Working data
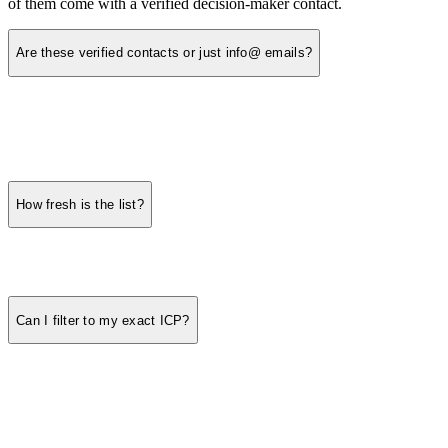
of them come with a verified decision-maker contact.
Are these verified contacts or just info@ emails?
How fresh is the list?
Can I filter to my exact ICP?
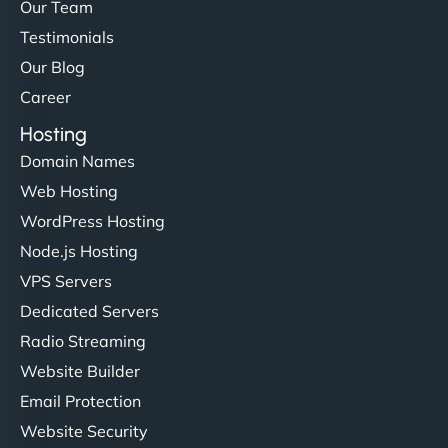
but NinjaWeb really stands out. Their Node.js
Our Team
hosting is super fast, and they helped me migrate
Testimonials
everything smoothly. Highly recommended for
Our Blog
developers."
Career
Hosting
Domain Names
Web Hosting
Ivan Smirnov
WordPress Hosting
Node.js Hosting
VPS Servers
"Very fast, very reliable. They setup hosting for
Dedicated Servers
complex applications, integrated tracking, and
Radio Streaming
helped manage multilingual content. Respectful
Website Builder
communication, good security knowledge. I trust
Email Protection
them. - Cybersecurity Consultant"
Website Security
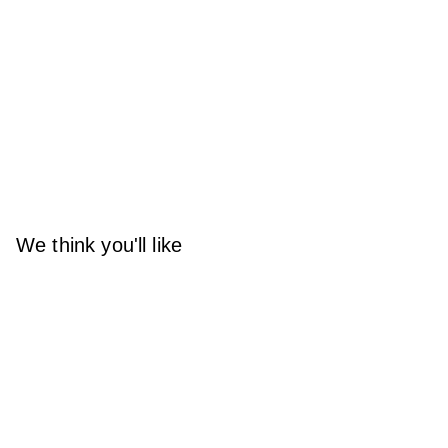
We think you'll like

Task item
Return the total number of lines in the records that contain "verified", without any explanation.

Problem solution
2